El afecto no puede crearse, pero sí puede liberarse. Hay una clase de afecto que tiene parcialmente sus raíces en el miedo; el afecto hacia los padres es de este tipo, puesto que los padres deparan protección. En la niñez son naturales los afectos de esta índole, pero posteriormente son indeseables, y aun en la niñez el afecto hacia otros niños no es de este tipo. Mi hija pequeña quiere apasionadamente a su hermano, aunque él es la única persona de su mundo que siempre la trata desconsideradamente. El afecto por un igual, que es el mejor de los afectos, es mucho más probable que exista donde existe felicidad y ausencia de miedo. Los miedos, conscientes e inconscientes, son muy aptos para producir odio, porque a otras personas se las mira como si fueran capaces de injuriarnos. En muchas personas la envidia es una barrera para la extensión del afecto. No creo que la envidia pueda prevenirse sino con la felicidad; la disciplina moral es impotente para llegar a sus formas subconscientes. La felicidad, en cambio, se frustra en gran parte por el miedo. Jóvenes que tienen posibilidades de felicidad, son apartados de ella por padres y amigos aparentemente por razones morales, pero en realidad por envidia. Si los jóvenes tienen valentía suficiente, no oirán los graznidos de los cuervos; de lo contrario, serán desgraciados y entrarán en la compañía de los moralistas envidiosos. La educación del carácter de que nos hemos ocupado se dirige a producir felicidad y valor; yo creo, por tanto, oue hace lo posible para liberar los impulsos del afecto.

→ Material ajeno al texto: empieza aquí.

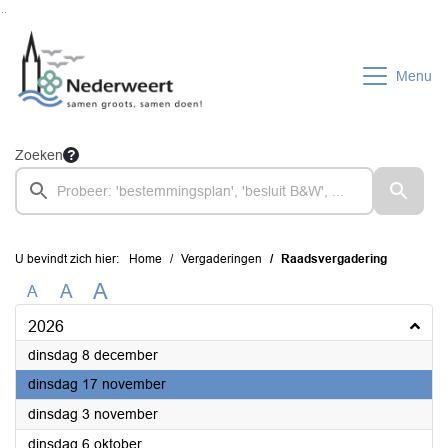
Ga naar de inhoud van deze pagina
Ga naar het zoeken
Ga naar het menu
Menu
Zoeken
U bevindt zich hier:
Home
Vergaderingen
Raadsvergadering
A
A
A
2026
2026
dinsdag 8 december
2026
dinsdag 17 november
2026
dinsdag 3 november
2026
dinsdag 6 oktober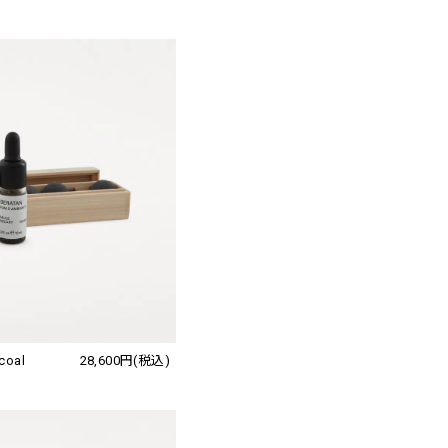
rcoal
28,600円(税込)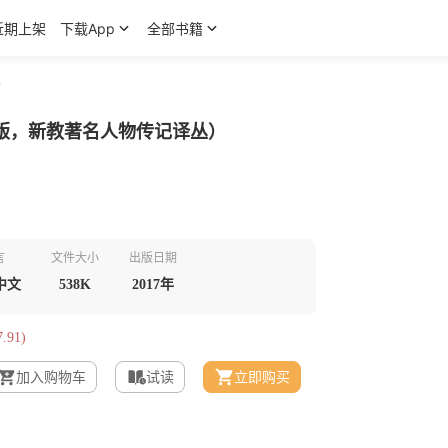
近期上架
下载App
全部书籍
）
版，新教著名人物传记译丛）
言
文件大小
出版日期
中文
538K
2017年
.91)
加入购物车
试读
立即购买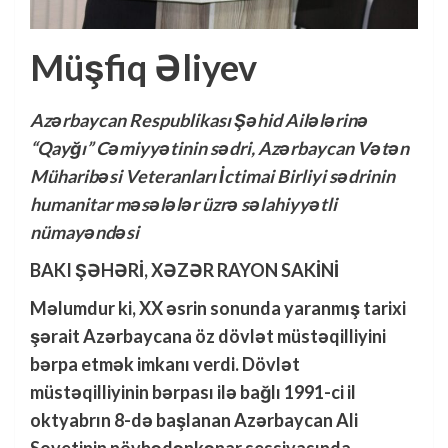
Müşfiq Əliyev
Azərbaycan Respublikası Şəhid Ailələrinə
“Qayğı” Cəmiyyətinin sədri, Azərbaycan Vətən
Müharibəsi Veteranları İctimai Birliyi sədrinin
humanitar məsələlər üzrə səlahiyyətli
nümayəndəsi
BAKI ŞƏHƏRİ, XƏZƏR RAYON SAKİNİ
Məlumdur ki, XX əsrin sonunda yaranmış tarixi
şərait Azərbaycana öz dövlət müstəqilliyini
bərpa etmək imkanı verdi. Dövlət
müstəqilliyinin bərpası ilə bağlı 1991-ci il
oktyabrın 8-də başlanan Azərbaycan Ali
Sovetinin növbədənkənar sessiyasında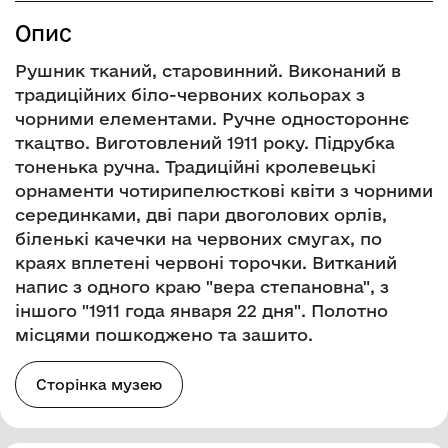
Опис
Рушник тканий, старовинний. Виконаний в
традиційних біло-червоних кольорах з
чорними елементами. Ручне одностороннє
ткацтво. Виготовлений 1911 року. Підрубка
тоненька ручна. Традиційні кролевецькі
орнаменти чотирипелюсткові квіти з чорними
серединками, дві пари двоголових орлів,
біленькі качечки на червоних смугах, по
краях вплетені червоні торочки. Витканий
напис з одного краю "вера степановна", з
іншого "1911 года января 22 дня". Полотно
місцями пошкоджено та зашито.
Сторінка музею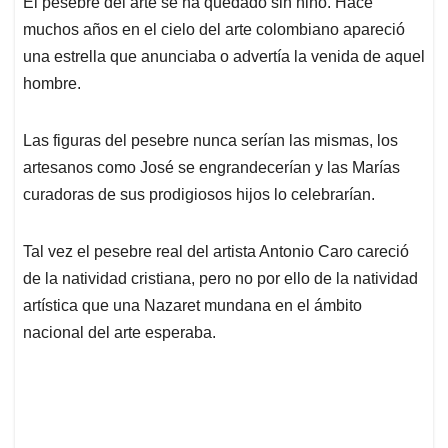
El pesebre del arte se ha quedado sin niño. Hace
s
b
e
l
a
muchos años en el cielo del arte colombiano apareció
A
o
d
d
p
o
I
s
una estrella que anunciaba o advertía la venida de aquel
p
k
n
hombre.
Las figuras del pesebre nunca serían las mismas, los
artesanos como José se engrandecerían y las Marías
curadoras de sus prodigiosos hijos lo celebrarían.
Tal vez el pesebre real del artista Antonio Caro careció
de la natividad cristiana, pero no por ello de la natividad
artística que una Nazaret mundana en el ámbito
nacional del arte esperaba.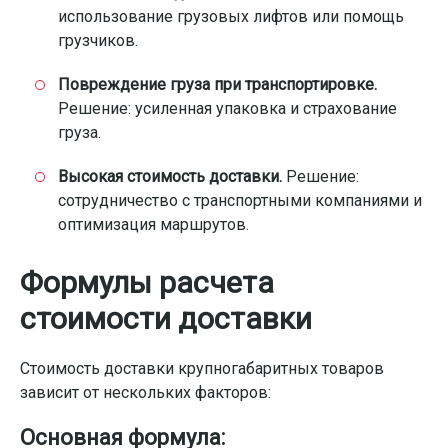
использование грузовых лифтов или помощь
грузчиков.
Повреждение груза при транспортировке.
Решение: усиленная упаковка и страхование
груза.
Высокая стоимость доставки.
Решение:
сотрудничество с транспортными компаниями и
оптимизация маршрутов.
Формулы расчета
стоимости доставки
Стоимость доставки крупногабаритных товаров
зависит от нескольких факторов:
Основная формула: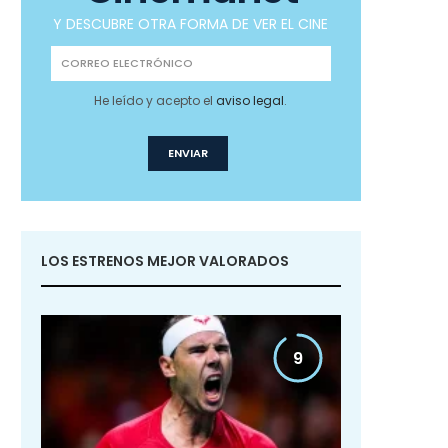
Y DESCUBRE OTRA FORMA DE VER EL CINE
He leído y acepto el
aviso legal
.
LOS ESTRENOS MEJOR VALORADOS
9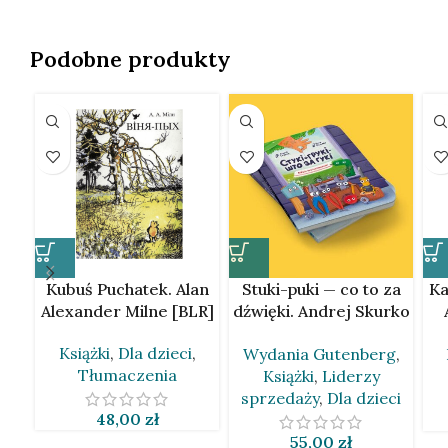
Podobne produkty
Kubuś Puchatek. Alan
Stuki-puki — co to za
Ka
Alexander Milne [BLR]
dźwięki. Andrej Skurko
[BLR]
Książki
,
Dla dzieci
,
Wydania Gutenberg
,
Tłumaczenia
Książki
,
Liderzy
sprzedaży
,
Dla dzieci
48,00
zł
55,00
zł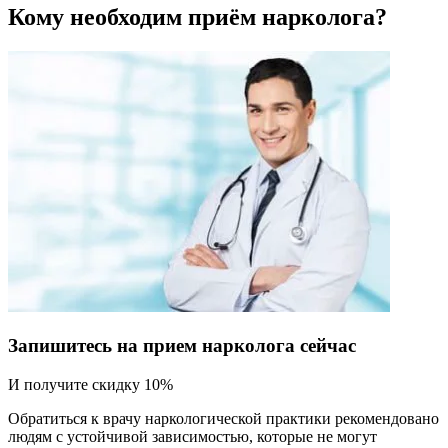
Кому необходим приём нарколога?
Запишитесь на прием нарколога сейчас
И получите скидку 10%
Обратиться к врачу наркологической практики рекомендовано
людям с устойчивой зависимостью, которые не могут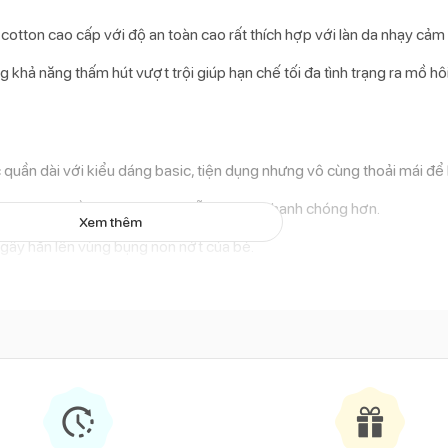
otton cao cấp với độ an toàn cao rất thích hợp với làn da nhạy cảm
 khả năng thấm hút vượt trội giúp hạn chế tối đa tình trạng ra mồ hô
 quần dài với kiểu dáng basic, tiện dụng nhưng vô cùng thoải mái để
á trình thay đồ của bé trở nên dễ dàng và nhanh chóng hơn.
Xem thêm
 gây hằn lên vùng bụng non nớt của bé.
 động dễ dàng hơn ngay cả khi mặc bỉm tã bên trong.
ền áo xanh nhạt đem lại cho bé vẻ ngoài năng động, đáng yêu khi mặc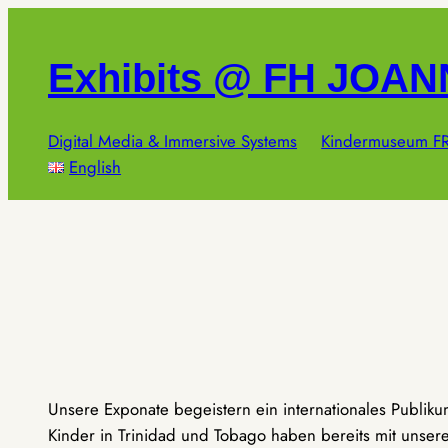
Zum
Inhalt
Exhibits @ FH JOA
springen
Digital Media & Immersive Systems
Kindermuseum FR
English
Unsere Exponate begeistern ein internationales Publik
Kinder in Trinidad und Tobago haben bereits mit unseren 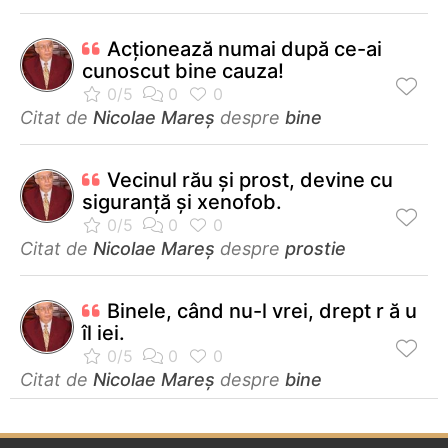
Acționează numai după ce-ai
cunoscut bine cauza!
Citat de
Nicolae Mareș
despre
bine
Vecinul rău şi prost, devine cu
siguranţă şi xenofob.
Citat de
Nicolae Mareș
despre
prostie
Binele, când nu-l vrei, drept r ă u
îl iei.
Citat de
Nicolae Mareș
despre
bine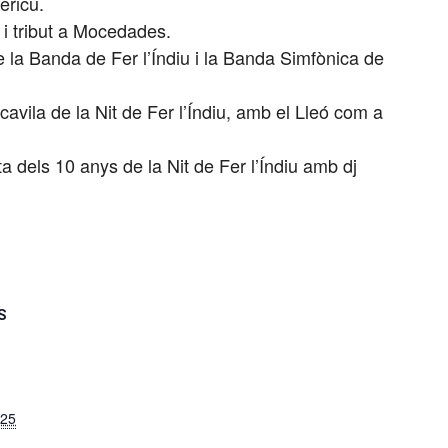
ericu.
 i tribut a Mocedades.
 la Banda de Fer l’Índiu i la Banda Simfònica de
cavila de la Nit de Fer l’Índiu, amb el Lleó com a
 dels 10 anys de la Nit de Fer l’Índiu amb dj
S
025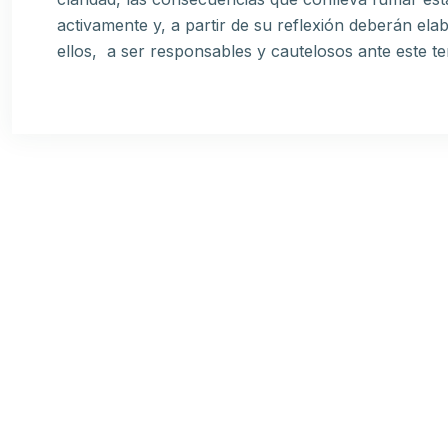
activamente y, a partir de su reflexión deberán el
ellos, a ser responsables y cautelosos ante este t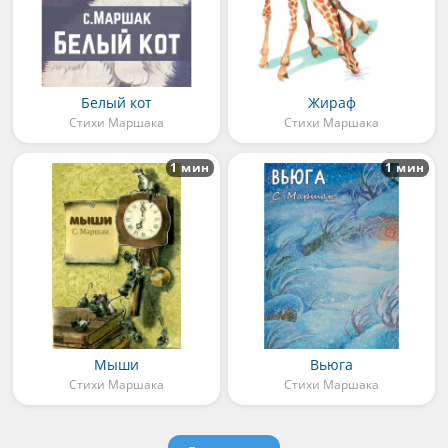
Белый кот
Жираф
Стихи Маршака
Стихи Маршака
1 мин
1 мин
Мыши
Вьюга
Стихи Маршака
Стихи Маршака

Puede hacerse algo más que esto. Si decimos a los niños que deben ser afectuosos, corremos el riesgo de producir hipocresía y engaño. Pero si les hacemos libres y felices, si les rodeamos de bondad, veremos que se hacen espontáneamente amistosos con todo el mundo y que casi todos les corresponden amistosamente. Una naturaleza sinceramente afectuosa se justifica a sí misma porque da un encanto irresistible y crea la correspondencia a que aspira. Éste es uno de los resultados más importantes que pueden obtenerse con la recta educación del carácter.